What the Obamacare decision means for state policymakers

Supreme Court gives states the option of financing congressional scheme

By Geoffrey Lawrence
  • Monday, August 6, 2012

Few decisions of the U.S. Supreme Court have captured the public interest as did its June opinion in NFIB v. Sebelius. This long-anticipated ruling was widely perceived as the final judicial test for one of the most controversial acts of Congress in decades: the Affordable Care Act (ACA), popularly known as Obamacare.

The challenge centered on whether Congress has the constitutional authority to force American citizens to purchase a specific product — health insurance, in this case — in private markets, whether they want to or not. Lawyers from the Obama administration argued that Congress possessed this authority because of its power to regulate interstate commerce, but the Court ultimately said no: Congress could not compel commerce just to regulate it.

A 5-to-4 Court majority allowed the law to remain, however, by sidestepping the Commerce Clause and reframing the law's mandate for all citizens to purchase health insurance into a tax on those who declined to make that purchase. This pivot allowed the majority to reason that Congress could pass the ACA through its taxing power.

Most Americans, over the past few weeks, have heard about this aspect of the decision. But a less well-known part of the Court's decision is today the focus of governors and state legislators across the country.

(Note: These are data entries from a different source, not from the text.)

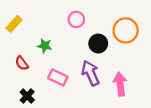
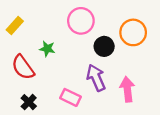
pink circle: (76, 19) -> (81, 21), size x1.5
red semicircle: (22, 63) -> (23, 67), size x1.6
pink rectangle: (58, 77) -> (70, 97), moved

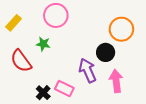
pink circle: (81, 21) -> (56, 15), moved
black circle: (104, 46) -> (106, 52), moved
black cross: (29, 102) -> (43, 93), moved

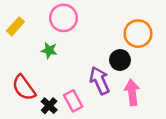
red semicircle: (21, 61) -> (24, 88), moved
pink rectangle: (64, 88) -> (73, 101), turned 36

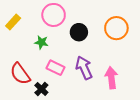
black circle: (120, 60) -> (79, 32), moved
pink rectangle: (73, 101) -> (56, 68), moved, turned -36

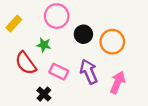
orange circle: (116, 28) -> (112, 42), moved
red semicircle: (20, 74) -> (26, 63), moved
pink arrow: (111, 78) -> (118, 82), turned 30

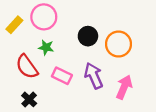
pink circle: (57, 16) -> (44, 17), moved
black cross: (44, 94) -> (29, 99), moved

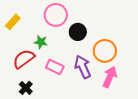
pink circle: (44, 17) -> (56, 15), moved
orange circle: (118, 44) -> (105, 51), moved
red semicircle: (27, 67) -> (24, 59), turned 90

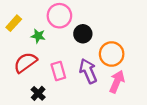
green star: (41, 42) -> (38, 36), moved
pink rectangle: (55, 67) -> (58, 71), turned 48
black cross: (26, 88) -> (38, 93), moved

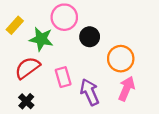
green star: (38, 36) -> (41, 39), size x1.5
purple arrow: (88, 71) -> (90, 92), moved
black cross: (38, 93) -> (26, 101), moved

Forcing states to loosen Medicaid eligibility requirements was a primary way that ACA sought to expand government-subsidized health insurance. By making all individuals earning up to 133 percent of the federal poverty line eligible for full benefits, the law was designed to push 17 million more Americans onto state Medicaid rolls, according to Congressional Budget Office estimates.

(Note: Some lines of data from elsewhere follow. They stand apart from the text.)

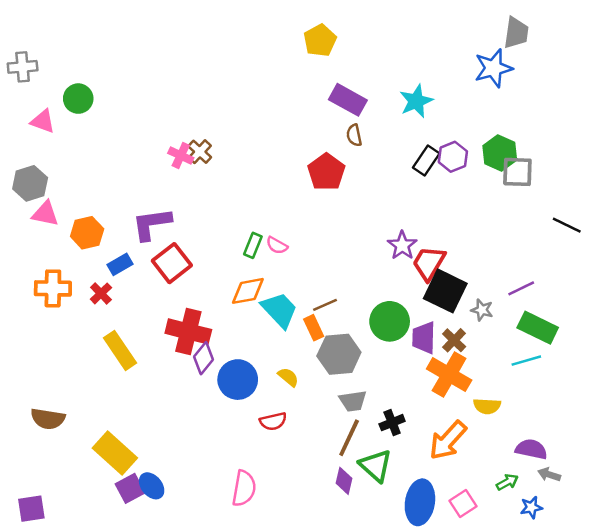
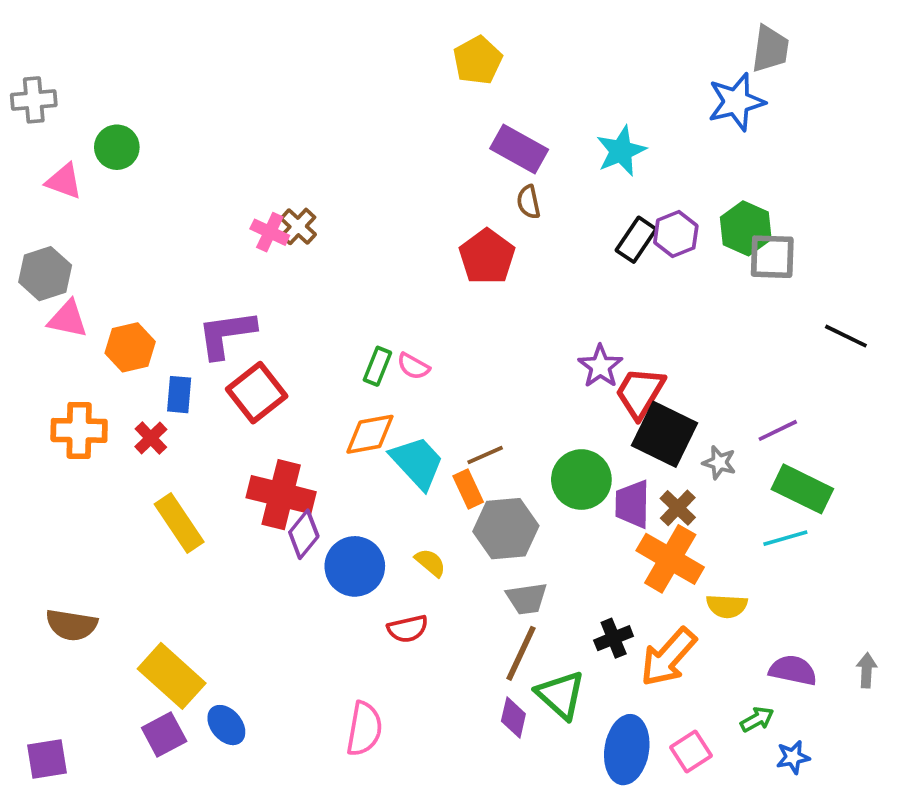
blue rectangle: (120, 264) -> (179, 395), turned -55
black cross: (392, 423) -> (614, 638), moved
gray arrow: (549, 474) -> (867, 670), moved, turned 75
purple square: (130, 488) -> (164, 734), moved

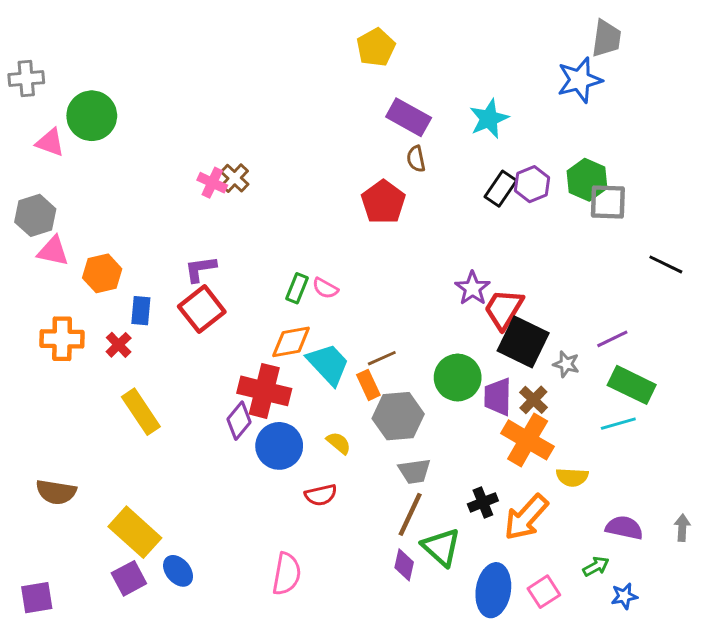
green circle: (117, 147) -> (92, 116), size x1.4
purple L-shape: (226, 334) -> (200, 269), moved, size x0.7
red cross: (281, 495) -> (264, 391), moved

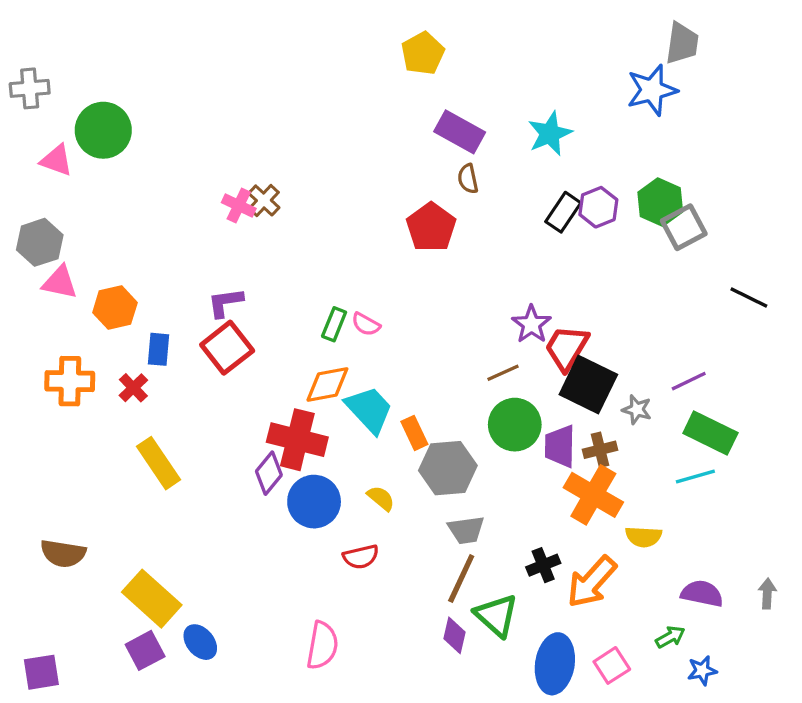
gray square: (608, 202) -> (684, 227), turned -30
brown line: (382, 358) -> (503, 373), moved
brown cross: (533, 400) -> (600, 450), turned 32

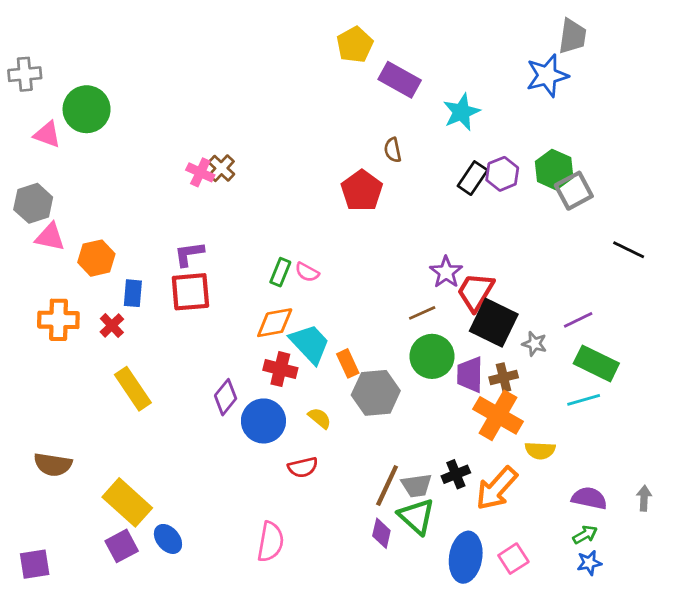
purple rectangle: (460, 132) -> (400, 80), moved
red square: (227, 348) -> (190, 292), turned 33
red cross: (297, 440) -> (280, 369), moved, size x0.7
gray trapezoid: (466, 530) -> (417, 486), moved
green arrow: (670, 637) -> (585, 535), moved

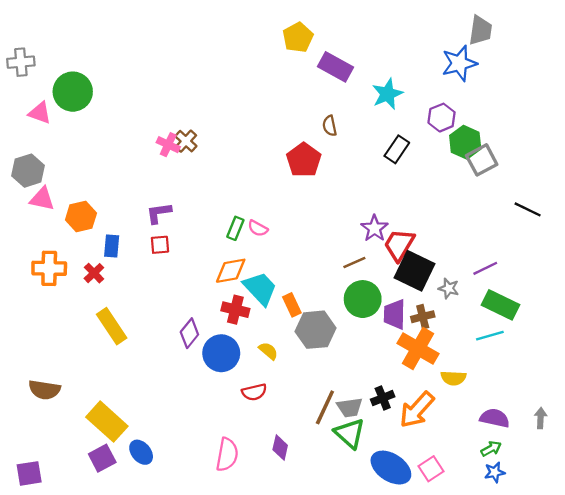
purple hexagon: (502, 174) -> (442, 118), moved
red square: (190, 292) -> (160, 245), size x0.6
purple diamond: (381, 533) -> (280, 448), moved
blue ellipse: (466, 557) -> (391, 468), turned -66

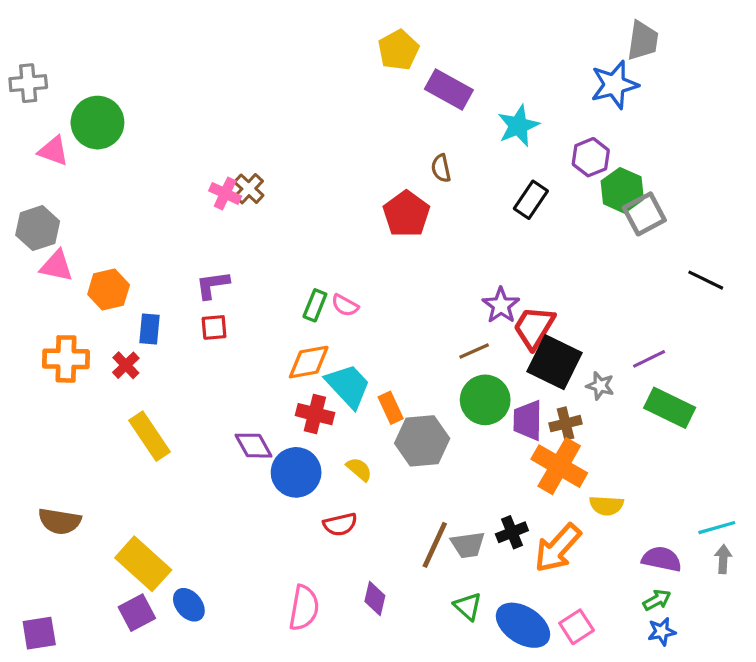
purple diamond: (189, 333) -> (254, 446), turned -68
cyan line: (490, 336) -> (717, 528), moved
green triangle: (350, 433) -> (468, 606), moved, size x0.7

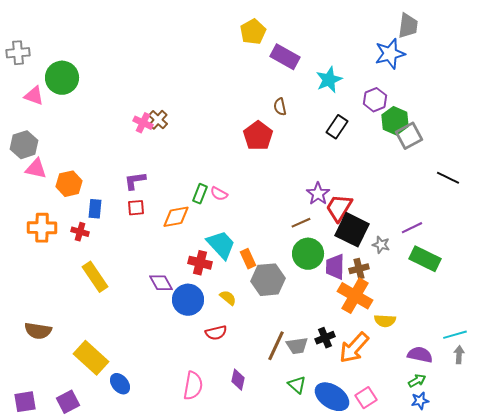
orange diamond: (309, 362) -> (176, 217), moved
red cross: (126, 365) -> (80, 232), turned -30
purple square: (137, 613) -> (68, 402), moved

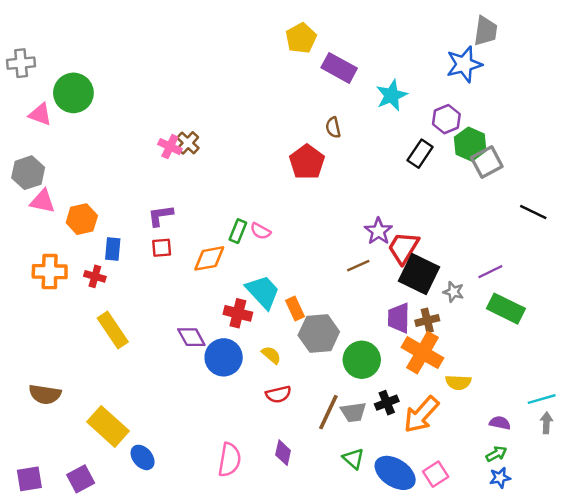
black rectangle: (337, 127) -> (420, 154), moved
green circle: (308, 254) -> (362, 360), moved
red semicircle: (216, 333) -> (278, 394), moved
purple semicircle: (420, 355) -> (500, 423), size x0.7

Ever since Medicaid was created in 1965, federal regulations have only required states to offer full coverage to specific, highly vulnerable populations in order to qualify for federal matching grants. These populations have included seniors and families with children earning less than the poverty line, as well as the physically disabled.

The ACA sought to change these requirements, both by pushing up the income threshold and by making all individuals under the higher threshold — including single, able-bodied, childless adults — eligible for full benefits.

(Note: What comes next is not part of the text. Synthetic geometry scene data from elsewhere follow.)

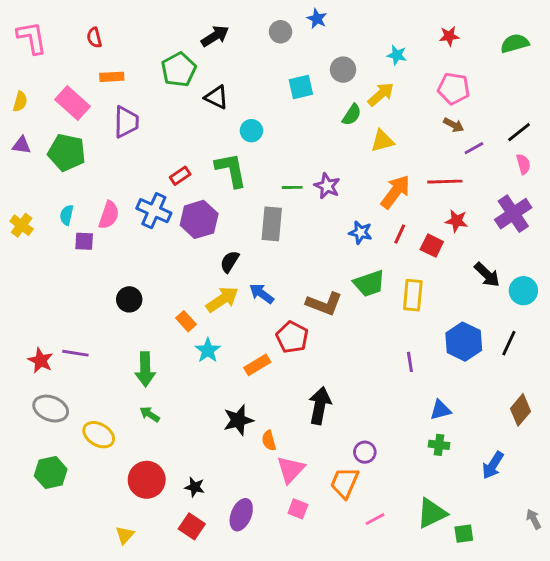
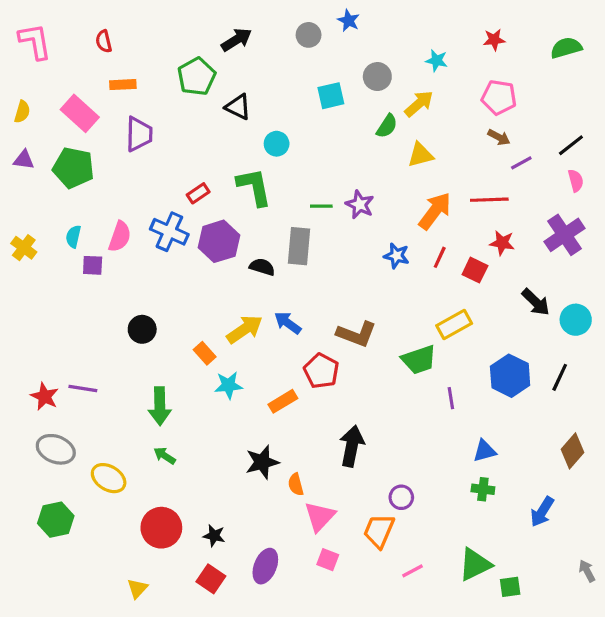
black semicircle: (230, 262) -> (262, 267), moved, turned 75
green trapezoid: (369, 283) -> (419, 360), moved
yellow rectangle: (413, 295) -> (454, 324), turned 56
cyan star: (208, 350) -> (229, 385), turned 30

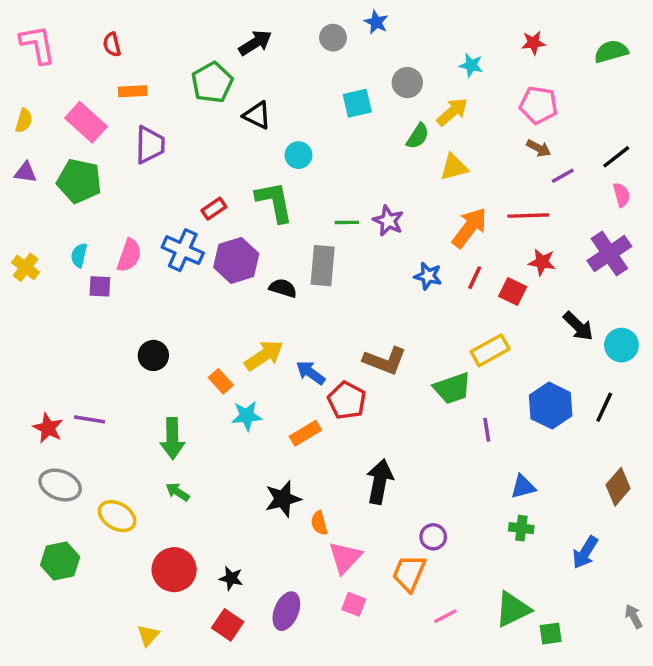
blue arrow: (288, 323) -> (311, 373), moved

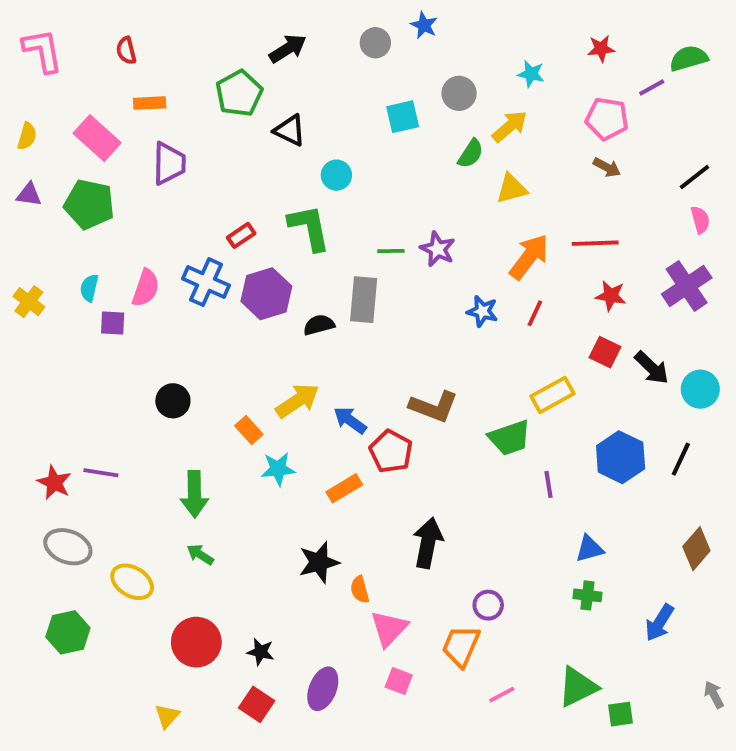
purple line: (563, 176) -> (652, 88), moved
black semicircle: (283, 288) -> (319, 325), turned -32
red square: (513, 292) -> (605, 352), moved

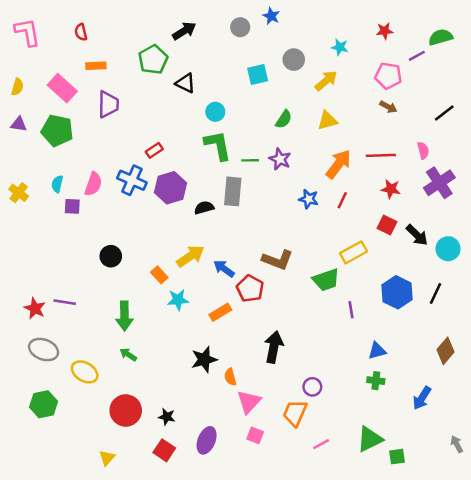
green semicircle: (471, 154) -> (284, 119), moved
pink semicircle: (700, 220) -> (423, 150), moved
green L-shape: (309, 228) -> (218, 145), moved

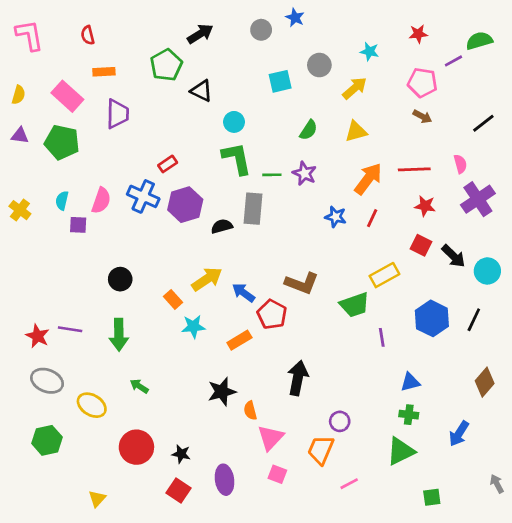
green arrow: (124, 316) -> (119, 335), moved
green triangle: (370, 439) -> (401, 451), moved
purple ellipse: (207, 440) -> (225, 480), turned -30
yellow triangle: (107, 458) -> (97, 499), moved

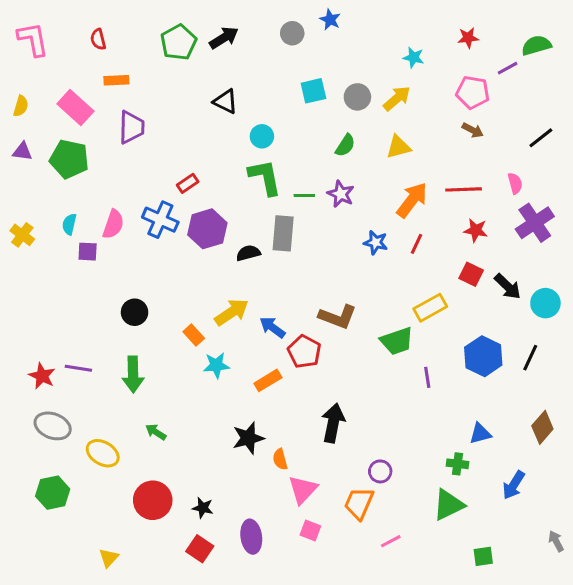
green pentagon: (166, 65) -> (178, 42), moved
gray circle: (319, 65) -> (357, 97), moved
blue triangle: (410, 382) -> (480, 434), moved

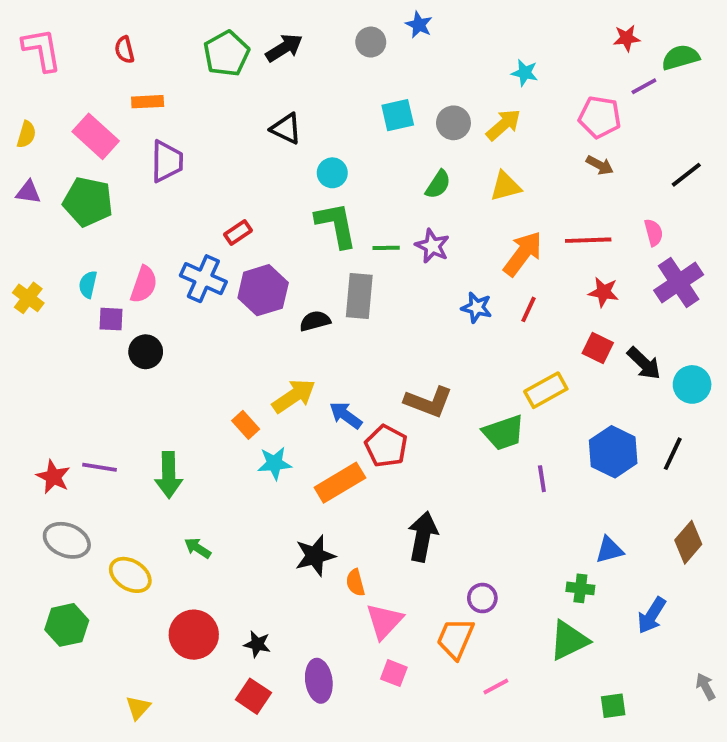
red star: (468, 38) -> (627, 38), moved
black circle: (135, 312) -> (146, 352), moved
orange rectangle: (268, 380) -> (340, 483), size x1.4

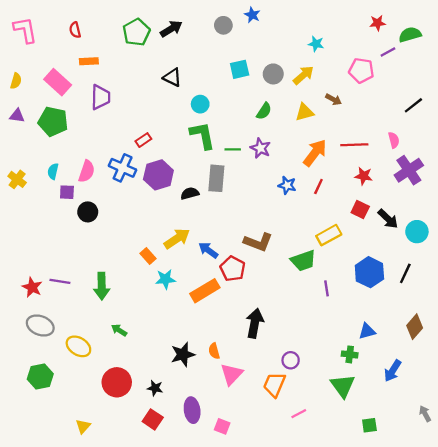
brown arrow: (600, 165) -> (333, 99), moved
black star: (315, 556) -> (183, 354), moved
green triangle: (569, 640) -> (343, 386), turned -40
pink square: (394, 673) -> (222, 426), moved

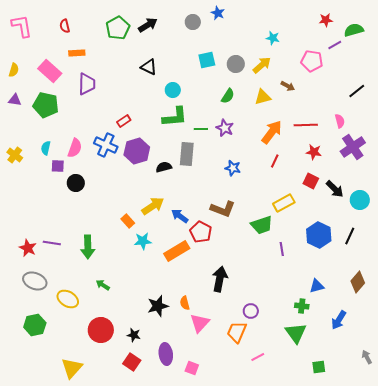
green L-shape: (203, 135) -> (175, 117), turned 96
blue star: (287, 185) -> (233, 168), moved
yellow triangle: (83, 426) -> (72, 368), size x1.6

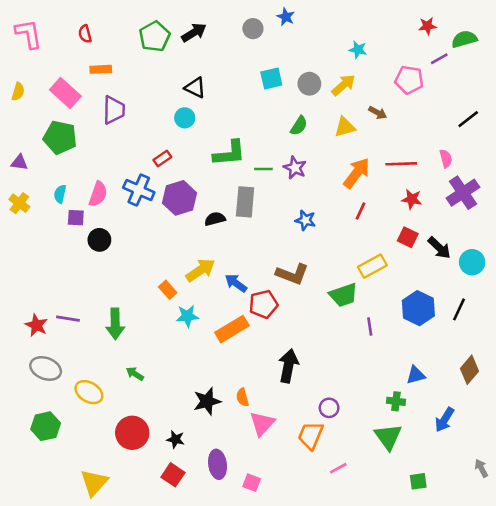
cyan circle: (173, 90) -> (185, 118), moved
purple triangle: (15, 100) -> (19, 162), moved
red pentagon: (201, 232) -> (263, 304), turned 30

According to estimates from the Nevada Policy Research Institute, these changes would make 239,000 Nevadans newly eligible for Medicaid benefits beginning in 2014. This figure is consistent with estimates from the Heritage Foundation, which say Nevada's Medicaid population would grow by 82.1 percent — far more than any other state.

Congress saw expanded Medicaid rolls as politically attractive because Medicaid is funded jointly by state and federal dollars. Congressional leaders recognized that federal accounting sheets could not absorb the costs of the entitlement expansion they were enacting — the largest in American history. But by using Medicaid, they calculated, they could compel the states to pick up a large portion of those costs.

The Congressional plan aimed to lure states in by offering to pick up the full costs of the expanded Medicaid coverage for the first three years.  But, after that point, federal contribution rates would start to decline. And for states that might be reluctant to commit to funding such an open-ended, permanent entitlement, Congress threatened to henceforth withhold all federal Medicaid matching funds.

The clear aim of Congress was to coerce state governments into accepting significant and new long-term liabilities. This was especially egregious, given that states must operate balanced budgets. The new Medicaid liabilities would effectively require states to slash funding elsewhere — including for education.

Fortunately, the Court ruled this Obamacare scheme unconstitutional, noting it would have ruptured America's federal system by giving Congress excessive power over constitutionally independent state governments.

As a result, states will have the option of expanding their Medicaid rolls, but will not be forced to do so.

Any advocate of federalism and constitutionally limited government should applaud this aspect of the ruling.

State policymakers, however, should go a step further and loudly declare to congressional leaders that, if they want to create a new entitlement, then Congress should come up with the funds to pay for it and not rely on the states to bail them out.

Washington couldn't afford the new entitlements created by the ACA. Neither can Nevada.

That's why the whole law should ultimately be discarded in favor of patient-centered reforms that restore some semblance of market order to the health care industry.